As part of the Zhaojin proposal, Core's Cooper Duke and Linderos projects would be spun out into a new company in which Core shareholders would receive stock on a pro rata basis to their holdings in Core.
 
Zhaojin has committed to completing a $10 million private placement into Core at 25c per share, which would see it obtain a 19.1% stake in the company and provide it with an immediate injection of cash while also ensuring the spinco is capitalised.
 
Several Core shareholders have questioned the company's handling of the two respective offers and its effective preference for the Titan offer despite officially not recommending a course of action to shareholders.
 
Core reported at the start of the year that a director and shareholder, with other shareholders, had filed a complaint against the Titan offer with the British Columbia Securities Commission (BCSC) seeking to delay or cease trade the Titan offer and which raised certain disclosure questions of Titan. "The board has asked Titan to provide it with its response to the BCSC letter and to otherwise respond to the disclosure questions raised in the BCSC letter, which relate to Titan's Vista plant and its Torrecillas project," Core said in a statement.
 
Among shareholder concerns are the fact that Titan has debt and minimal cash flow, plans to take on more debt, to acquire a company that already had over $20 million in liabilities as of September 30, 2019. Titan has indicated it will pay cash to shareholders which do not assign their shares to the deal, without having the cash available to do so.
 
Furthermore, they believe Titan's share price is artificially inflated given that its principal asset, the Vista toll processing plant in Peru, which Fort Capital Partners generously valued at between $29 million and $36 million in an independent fairness opinion published at the start of the month even though it is operating at well-below its nominal 150 tonnes per day nameplate capacity and publicly-listed Inca One Gold, which operates a 350tpd and a 100tpd toll processing mill in Peru, has a market capitalisation of C$7 million.
 
The plant, built for $3.5 million and commissioned in June 2019, was put up as security for a US$3 million loan Titan took in March 2019 in order to buy 9.2 million Core shares, which are also part of the security.
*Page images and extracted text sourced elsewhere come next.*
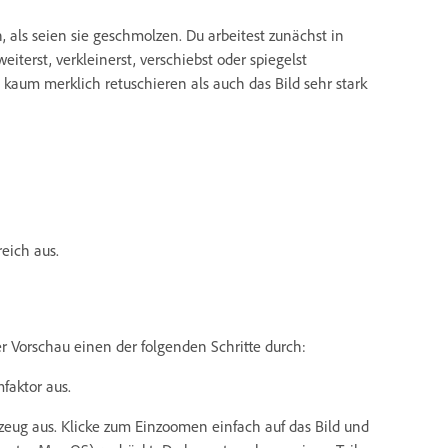
, als seien sie geschmolzen. Du arbeitest zunächst in
terst, verkleinerst, verschiebst oder spiegelst
 kaum merklich retuschieren als auch das Bild sehr stark
eich aus.
r Vorschau einen der folgenden Schritte durch:
faktor aus.
eug aus. Klicke zum Einzoomen einfach auf das Bild und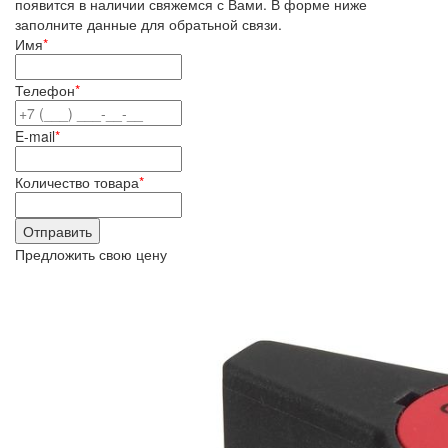
появится в наличии свяжемся с Вами. В форме ниже
заполните данные для обратьной связи.
Имя
*
Телефон
*
E-mail
*
Количество товара
*
Предложить свою цену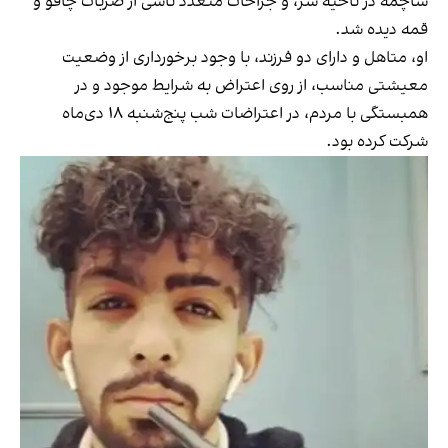
ساچمه در ناحیه سر، و جراحات متعدد ناشی از ضربات چاقو و
قمه دیده شد.
او، متاهل و دارای دو فرزند، با وجود برخورداری از وضعیت
معیشتی مناسب، از روی اعتراض به شرایط موجود و در
همبستگی با مردم، در اعتراضات شب پنج‌شنبه ۱۸ دی‌ماه
شرکت کرده بود.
The loan, due at the end of 2019, is still outstanding and the Vista plant is currently subject to a government process in Peru to nullify its permit.
 
Shareholders are also concerned a potential transaction will vastly inflate the number of Titan shares issued and outstanding, a good many of which will immediately hit the market in order to pay out non-Canadian resident shareholders.
 
Meanwhile, Core and Titan amended agreements relating to the terms of a US$2.5 million debt owed by Core to Titan that came due and payable on March 31 2019. The January 6 amendment cancels the convertibility of the debt into stock and extends the maturity date of the promissory and convertible notes to March 31 2020. As the conversion option of the convertible notes expired in March 2019, they are now straight loans without any conversion features and as such TSX Venture Exchange (TSXV) approval of the amendments is not required.
 
Titan obtained the Core debt obligations in August 2019, at which time they were amended to reduce the conversion price from C30c per share to 18c, conditional upon the TSXV approval. It initially approved the amendments but subsequently rescinded it following notification the convertible notes had previously been transferred to Titan.
 
Shares in Core Gold are trading at 28c, valuing the company at $36 million.
 
Shares in Titan Minerals are trading at A18c, valuing the company at A$52 million.